Os artigos anteriores apresentaram resumidamente a essência clássica de uma austeridade fiscal conservadora para fazer frente aos déficits fiscais que se fazem presentes em determinados momentos históricos. Destacaram ainda que tal essência volta a ser defendida por círculos financistas como a “vacina” ideal para a recuperação financeira do Estado e enfrentamento da brutal depressão econômica verificada no Brasil, como prova a queda histórica 13,5% do Produto Interno Bruto (PIB) na comparação de abril de 2020 com abril de 2019, segundo o Instituto Brasileiro de Economia da Fundação Getúlio Vargas (Ibre/FGV).

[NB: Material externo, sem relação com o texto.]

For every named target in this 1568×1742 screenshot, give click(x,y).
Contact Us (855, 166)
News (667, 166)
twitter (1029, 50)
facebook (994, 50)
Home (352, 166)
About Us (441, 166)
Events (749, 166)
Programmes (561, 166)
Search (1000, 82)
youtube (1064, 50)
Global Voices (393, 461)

O avanço veloz da pandemia do novo coronavírus Sars-Cov-2 e da Covid-1 criou uma situação fiscal preocupante: por trás, os gastos; pela frente, a dívida e, na cabeça, a dúvida. Com as reduções do PIB, do emprego, da renda, do consumo, da receita e o crescimento dos gastos, do déficit e da dívida pública, defende-se aqui que a austeridade não pode nem deve repetir seu receituário clássico conservador, pois sua reedição aprofundará a depressão e agravará o quadro social.
Destinar mais uma vez os resultados financeiros da austeridade em favor das oligarquias e do parasitismo financista especulativo – essa economia dos papeis que compra tudo o que é fruto concreto do saber e do suor humanos – é um crime social e econômico.
É necessária uma austeridade fiscal democrática financeiramente eficaz, socialmente inclusiva, promotora do desenvolvimento, que combata o desperdício, a ineficiência, a ineficácia e elimine a concessão de recursos públicos a grupos sociais e econômicos dominantes fortemente articulados politicamente no aparelho estatal e centros decisórios da República.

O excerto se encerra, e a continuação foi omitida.